Extended Social Cognitive Model Explains Pre-Service Teachers’ Technology Integration Intentions with Cross-Cultural Validity

Abstract Despite decades of efforts to address all levels of barriers, promoting technology integration in schools continues to be challenging and one of the most active research areas in teacher education worldwide. There is a need to better understand the factors influencing teachers’ intentions to integrate technology. Current models may lack parsimony and are limited in practical implications. Therefore, the primary purpose of the current study was to develop a new model by extending social cognitive theory. to explain pre-service teachers’ technology integration intentions and to test its cross-cultural validity with Turkish and Spanish pre-service teachers.

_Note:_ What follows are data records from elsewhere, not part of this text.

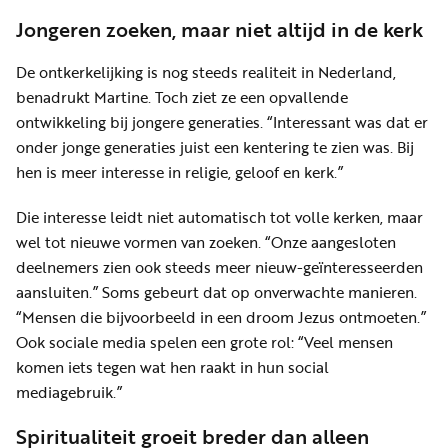
Jongeren zoeken, maar niet altijd in de kerk
De ontkerkelijking is nog steeds realiteit in Nederland,
benadrukt Martine. Toch ziet ze een opvallende
ontwikkeling bij jongere generaties. “Interessant was dat er
onder jonge generaties juist een kentering te zien was. Bij
hen is meer interesse in religie, geloof en kerk.”
Die interesse leidt niet automatisch tot volle kerken, maar
wel tot nieuwe vormen van zoeken. “Onze aangesloten
deelnemers zien ook steeds meer nieuw-geïnteresseerden
aansluiten.” Soms gebeurt dat op onverwachte manieren.
“Mensen die bijvoorbeeld in een droom Jezus ontmoeten.”
Ook sociale media spelen een grote rol: “Veel mensen
komen iets tegen wat hen raakt in hun social
mediagebruik.”
Spiritualiteit groeit breder dan alleen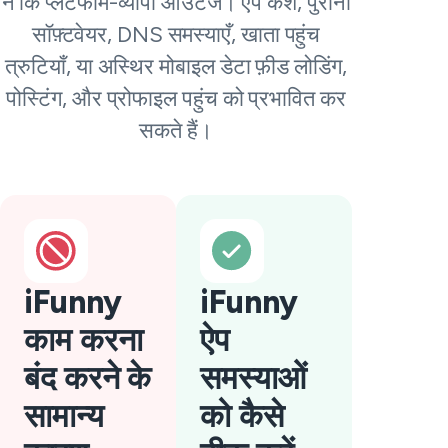
न कि प्लेटफॉर्म-व्यापी आउटेज। ऐप कैश, पुराना
सॉफ़्टवेयर, DNS समस्याएँ, खाता पहुंच
त्रुटियाँ, या अस्थिर मोबाइल डेटा फ़ीड लोडिंग,
पोस्टिंग, और प्रोफाइल पहुंच को प्रभावित कर
सकते हैं।
iFunny
iFunny
काम करना
ऐप
बंद करने के
समस्याओं
सामान्य
को कैसे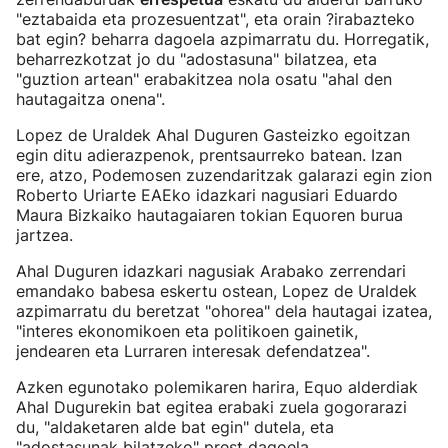
"eztabaida eta prozesuentzat", eta orain ?irabazteko
bat egin? beharra dagoela azpimarratu du. Horregatik,
beharrezkotzat jo du "adostasuna" bilatzea, eta
"guztion artean" erabakitzea nola osatu "ahal den
hautagaitza onena".
Lopez de Uraldek Ahal Duguren Gasteizko egoitzan
egin ditu adierazpenok, prentsaurreko batean. Izan
ere, atzo, Podemosen zuzendaritzak galarazi egin zion
Roberto Uriarte EAEko idazkari nagusiari Eduardo
Maura Bizkaiko hautagaiaren tokian Equoren burua
jartzea.
Ahal Duguren idazkari nagusiak Arabako zerrendari
emandako babesa eskertu ostean, Lopez de Uraldek
azpimarratu du beretzat "ohorea" dela hautagai izatea,
"interes ekonomikoen eta politikoen gainetik,
jendearen eta Lurraren interesak defendatzea".
Azken egunotako polemikaren harira, Equo alderdiak
Ahal Dugurekin bat egitea erabaki zuela gogorarazi
du, "aldaketaren alde bat egin" dutela, eta
"adostasunak bilatzeko" prest dagoela.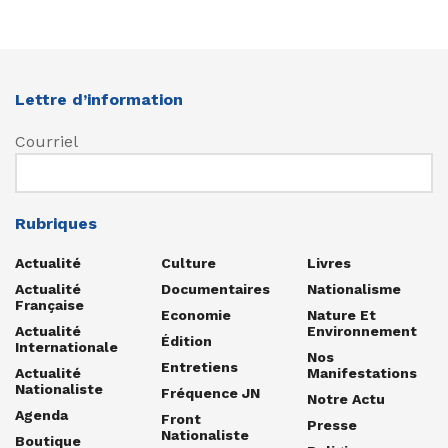
Lettre d’information
Courriel
Rubriques
Actualité
Culture
Livres
Actualité
Documentaires
Nationalisme
Française
Economie
Nature Et
Actualité
Environnement
Édition
Internationale
Nos
Entretiens
Actualité
Manifestations
Nationaliste
Fréquence JN
Notre Actu
Agenda
Front
Presse
Nationaliste
Boutique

The participants were 135 (76 Turkish and 59 Spanish) pre-service teachers in the early childhood education department. Path analysis results supported the utility of the model and revealed that openness, facilitating conditions, self-efficacy, and outcome expectations are interrelated, and each plays a unique and complex role in explaining technology integration intentions. More importantly, multi-group invariance analysis test results revealed that the proposed model explained pre-service teachers’ technology integration intentions in Turkish and Spanish samples with the exception of only one path, from openness to outcome expectations. The current extended social cognitive theory model is concise, includes pertinent constructs from other theoretical frameworks and models, and offers practical implications for teacher educators.